The second point made by Ms Phelan was that during the period of the adjournment the special adjudicator might well have forgotten the evidence which had been given and she indicated that there is apparently a practice in the Immigration Appeal Tribunal to regard a period of four months as being a period over which there is likely in any event to be injustice if the hearing is adjourned. Mr. Kovats, however, says there is no reason for this court to infer forgetfulness or omission on the part of the special adjudicator over the period of adjournment and certainly her decision is full, careful and reasoned.

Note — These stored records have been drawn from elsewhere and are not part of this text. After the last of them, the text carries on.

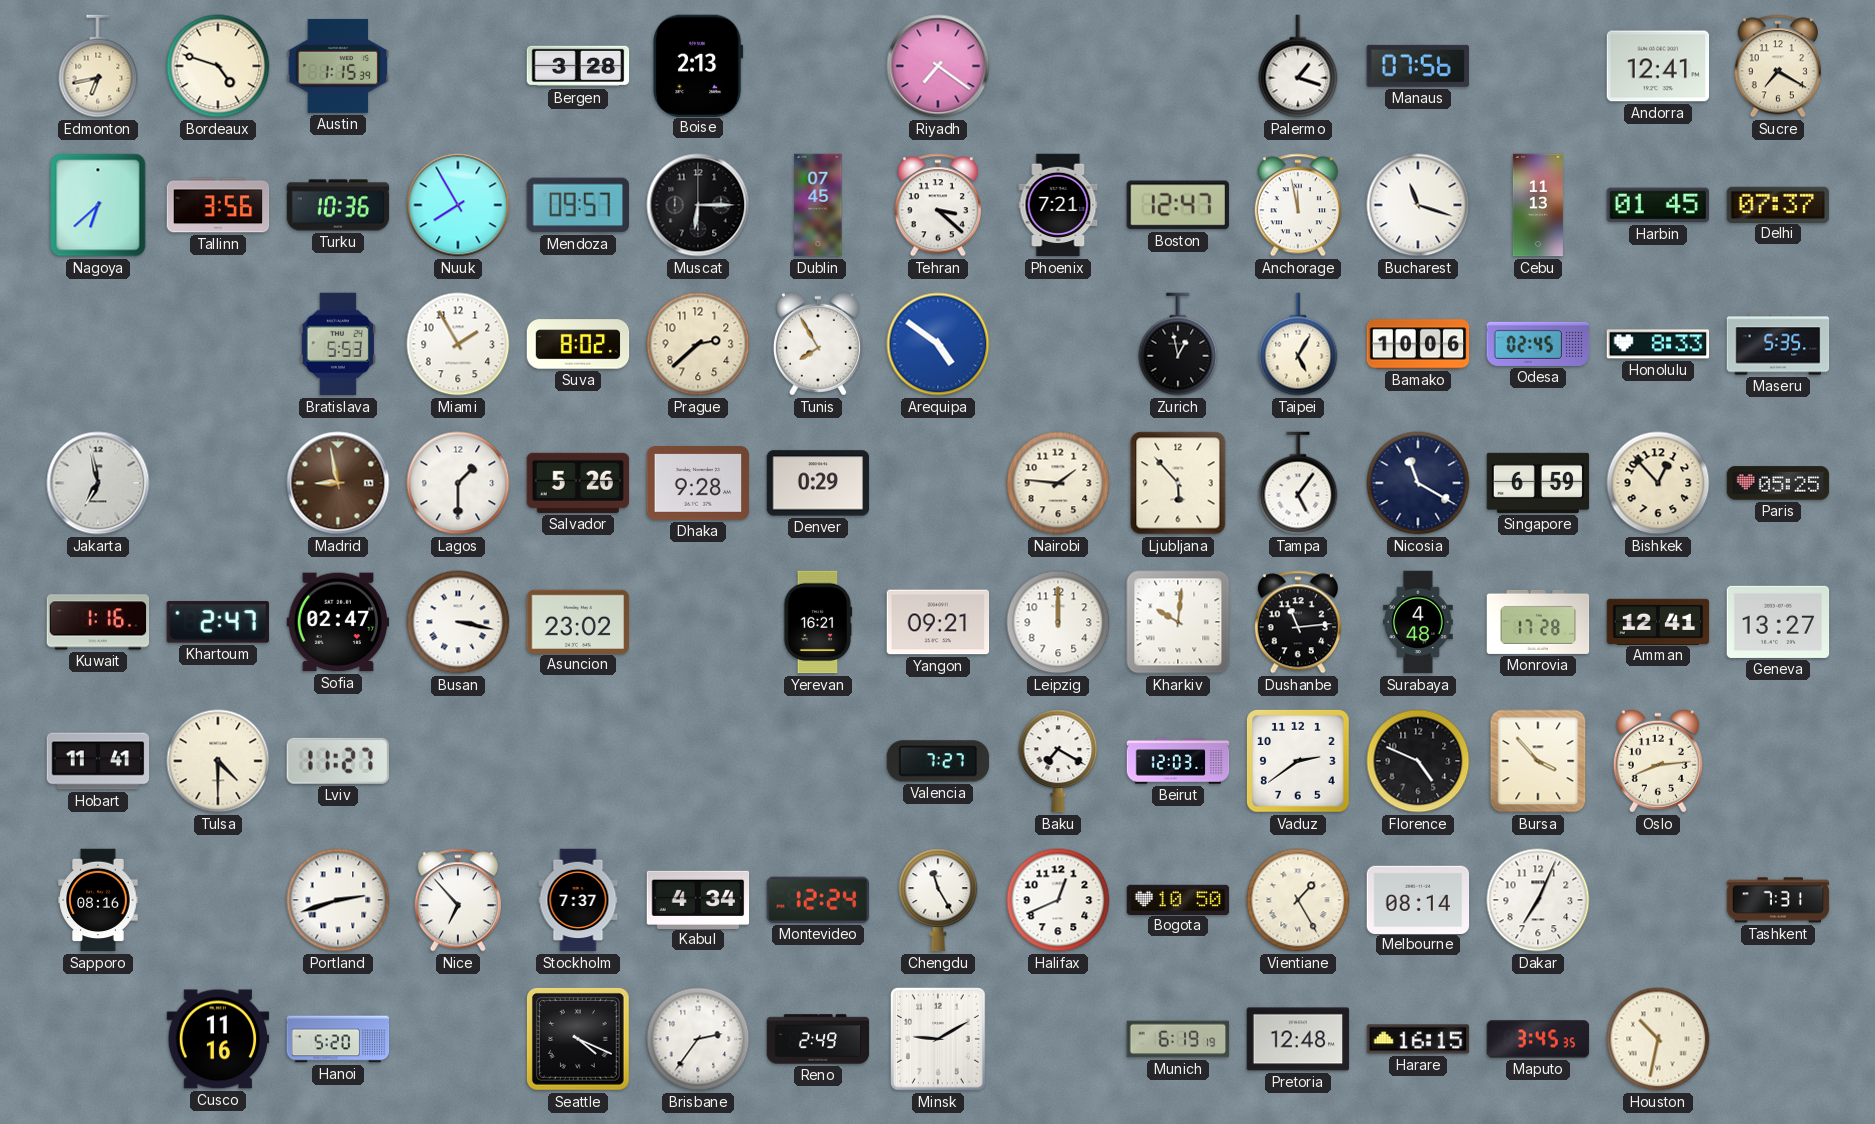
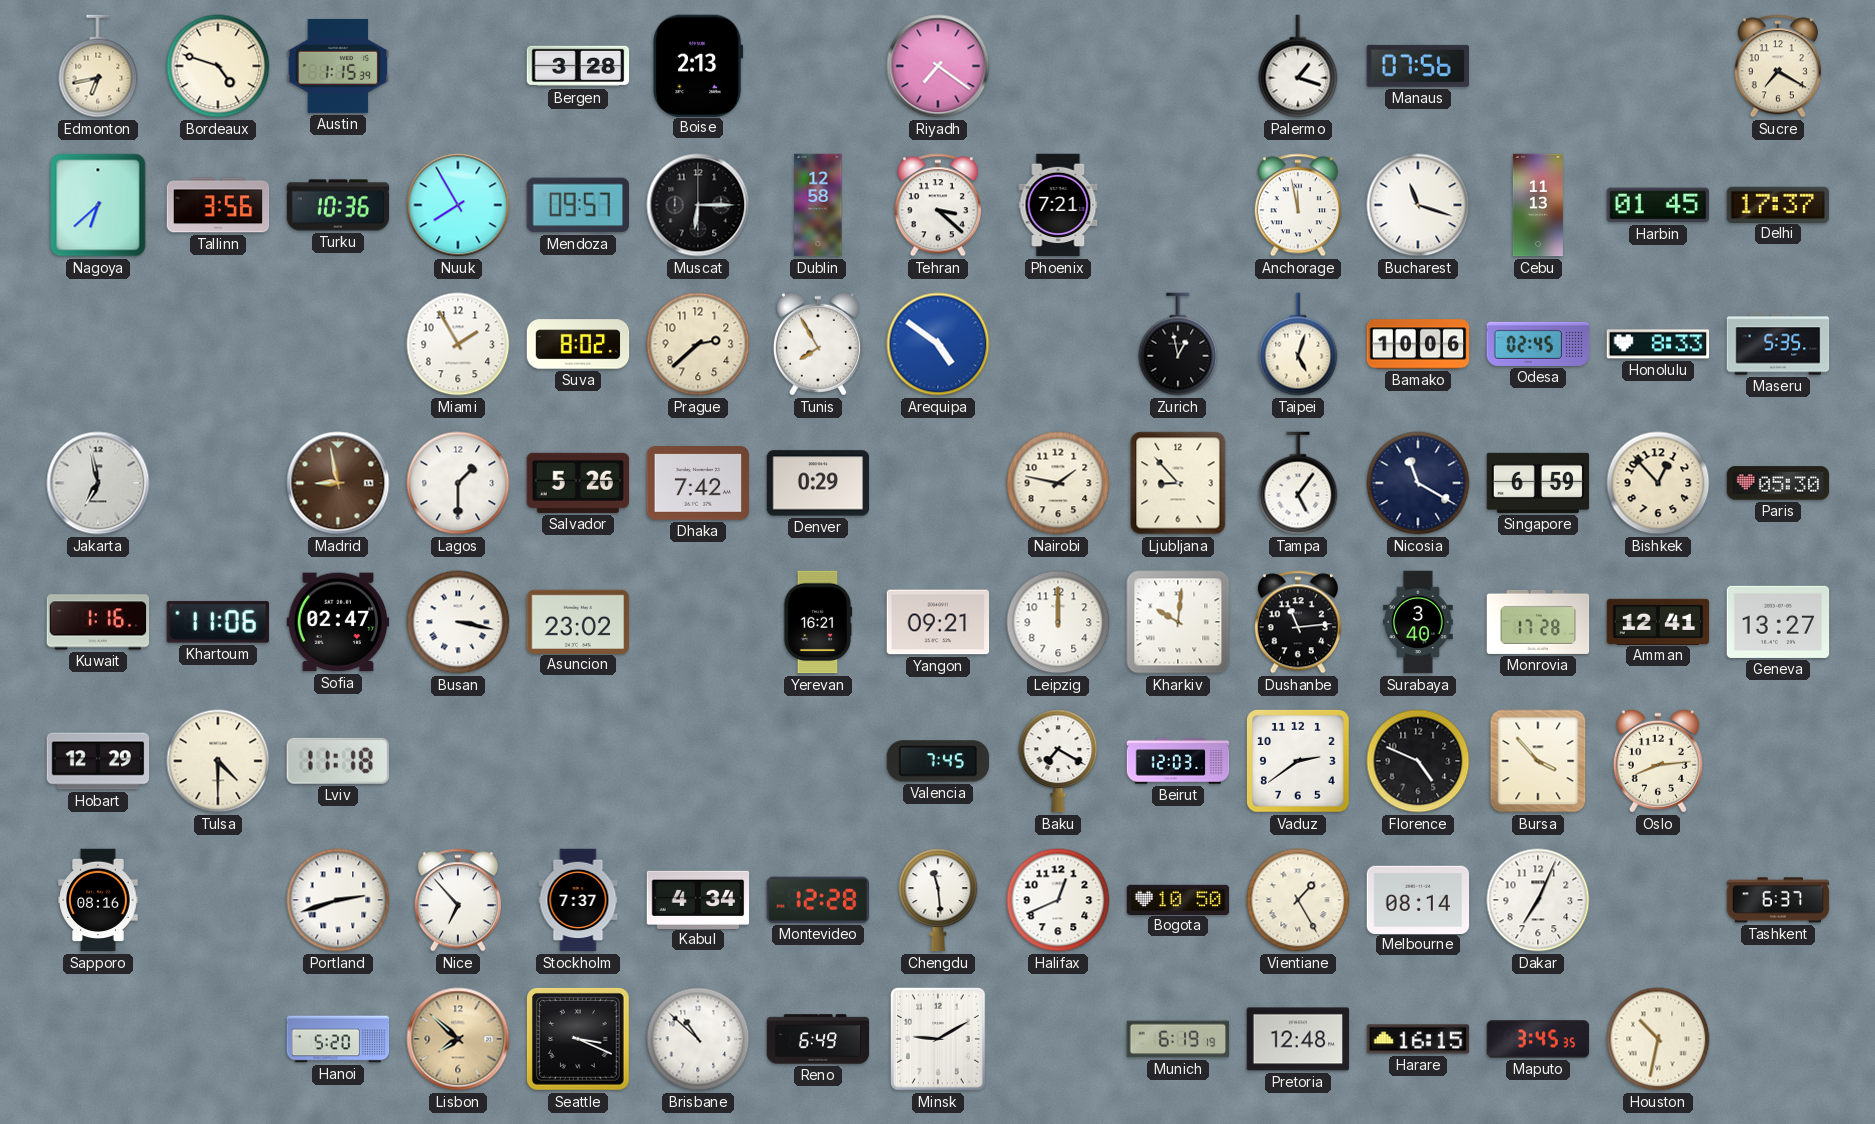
Andorra: 12:41 -> none
Dublin: 07:45 -> 12:58
Boston: 12:47 -> none
Delhi: 07:37 -> 17:37
Bratislava: 5:53 -> none
Taipei: 5:05 -> 5:03
Dhaka: 9:28 -> 7:42
Nairobi: 1:46 -> 1:47
Ljubljana: 5:53 -> 8:53
Paris: 05:25 -> 05:30
Khartoum: 2:47 -> 11:06
Surabaya: 4:48 -> 3:40
Hobart: 11:41 -> 12:29
Lviv: 11:27 -> 11:18
Valencia: 7:27 -> 7:45
Montevideo: 12:24 -> 12:28
Chengdu: 11:25 -> 11:29
Tashkent: 7:31 -> 6:37
Cusco: 11:16 -> none
Lisbon: none -> 7:52
Seattle: 4:19 -> 3:19
Brisbane: 2:36 -> 10:52
Reno: 2:49 -> 6:49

Coming next to the question whether she had jurisdiction to consider the situation in Northern Cyprus, no doubt this matter arose because the applicant had given evidence that even in Northern Cyprus he had been detained for 10 days when he was approached by refugee members of the PKK and asked to give them assistance. The adjudicator also considered whether the account given by the applicant of his ill treatment in the Republic of Northern Cyprus was credible and she came to the conclusion that this aspect of his story was incredible. She thus rejected as facts his assertions that he had been subjected to persecution both in Cyprus and in Turkey. Thus whatever might be the position (if, for example, she had promulgated a decision in which she had said that it was safe for the applicant to have been returned to Northern Cyprus) the fact of the matter is that she rejected his claim for asylum on the ground that his account of persecution was not credible. That is essentially a question of fact and, in my judgment, no question of law arises in this case. Accordingly, I would reject this renewed application.
LORD JUSTICE WARD:
I agree.
SIR CHRISTOPHER SLADE:
I also agree.
Order:
Renewed application for leave to move for judicial review refused; legal aid taxation of the applicant's costs.